Wednesday, December 21, 2005

Commitment and Fear of Certainty

The title of this post is something isn't? Ha ha. In the last few months, lack of certainty has troubled me big time. Today, I suddenly had a realization that I've been afraid of certainty myself. I can't commit that easily. I fear that I'll break the promise and never promise anything. Promise is very sacred to me. I take it literally. People promise and don't really mean it most of the time. But when I promise, I do mean it literally. It doesn't happen so often that I need to worry about it. Anyways, so what made me reach this conclusion today. We have been looking at deals to go to Vegas - mostly hotel deals since we always drive to Vegas. So flights are not a problem. I saw some nice deals for hotels in the strip for only $80 a night for three days starting Friday. If I had been what I was long back, I would have booked it, at least with the guarantee that I could cancel it in 24 hours notice. Now that I am different, I didn't book it and didn't care too much. Now the prices have gone up significantly. A simple thing like this requires your commitment. I have no good answer to why I didn't book it earlier, but now I would just have to pay more for the same crappy room that I'll get.

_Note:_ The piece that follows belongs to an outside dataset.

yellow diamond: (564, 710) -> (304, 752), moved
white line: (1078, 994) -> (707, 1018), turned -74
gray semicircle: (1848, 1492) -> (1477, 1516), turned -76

This made me think a little, as does everything. If I am not willing to commit to something and make plans, why would my future look very clear to me? I've been complaining to myself that the future is a big question mark, I don't know where I will end up yada yada, but I have not been acting one bit to resolve that (at least so far). And that requires more or less a fundamental change. Long back, my experiences taught me that I shouldn't really plan things 'cause they never really worked. That may have been true, but it was my perspective that was very different and may have been wrong at that time. Now, I can say that it has become better, I don't know if it is the right perspective yet. We all grow. May be the right perspective will strike you only when you have a few moments to live. You see people suddenly forgoing all their ego and apologizing for their mistakes when they are in their deathbed. They probably realize at that time that life is too beautiful to be spent worrying and bickering around. Love is needed. Appreciation is needed. I'll put an end to this digression right now.

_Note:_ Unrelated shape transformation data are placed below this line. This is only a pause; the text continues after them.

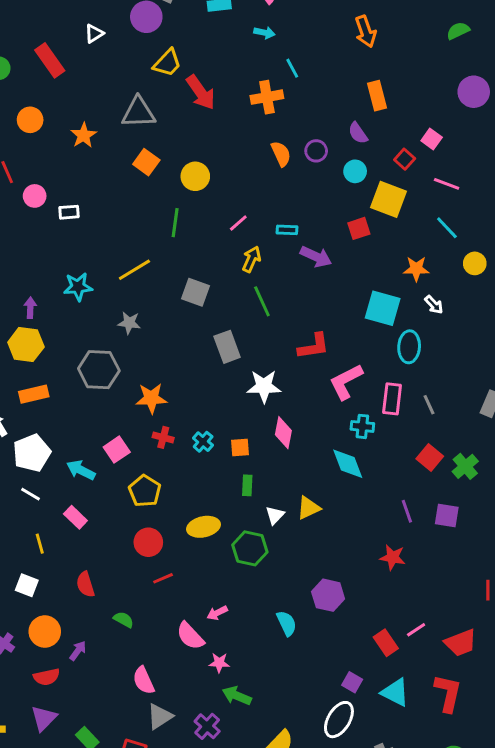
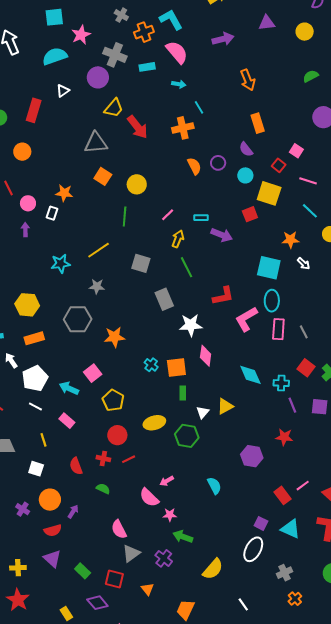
red rectangle: (50, 60) -> (34, 110), turned 55
orange star: (84, 135) -> (64, 193), moved, turned -30
white rectangle: (69, 212) -> (52, 213), turned -64
purple arrow: (30, 308) -> (25, 230), moved
cyan ellipse: (409, 347) -> (272, 301), moved
cyan cross: (362, 426) -> (281, 383), moved
red cross: (163, 437) -> (103, 459), moved
orange square: (240, 448) -> (176, 368), size x1.5
purple hexagon: (328, 595) -> (252, 456), moved
purple triangle: (44, 718) -> (52, 559), turned -30

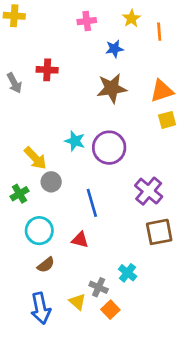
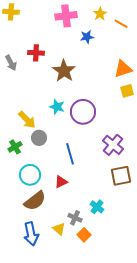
pink cross: (87, 21) -> (66, 16), size x1.5
orange line: (159, 32) -> (121, 24), turned -56
brown star: (112, 88) -> (64, 71), moved, turned -30
red triangle: (80, 240) -> (61, 182), turned -40
brown semicircle: (46, 265) -> (35, 201), size x1.6

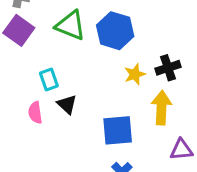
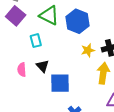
cyan rectangle: (49, 80) -> (36, 41), moved
blue square: (118, 130) -> (60, 83), moved

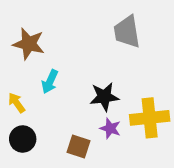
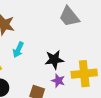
gray trapezoid: (127, 32) -> (69, 17), turned -30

Coming back to the point, I should develop the ability to accept and commit to certain things. It is time that I realize that I am not really waiting for anything better to happen, so I might as well go with this plan. This coming weekend is the best example. What on earth would have happened if I had booked that hotel a few days back itself? Nothing much. There was nothing really lined up. It was either laziness or fear of commitment or just complete disregard for the idea of going to Vegas (of course it has been too many times already). Or it is probably because I have been preoccupied with something else. What is that something else - nobody knows. It is like, when you reach somewhere, 'there' is gone already! You need to keep moving constantly.

They say that good work keeps you fully occupied - it energizes you and it doesn't allow you to look at your watch. You don't feel time. That's the kind of state that I want to achieve. It'll be good if everyone achieves it, but the world makes it seem as though there are only a few good jobs and the rest is all crap. We will have to consciously make choices.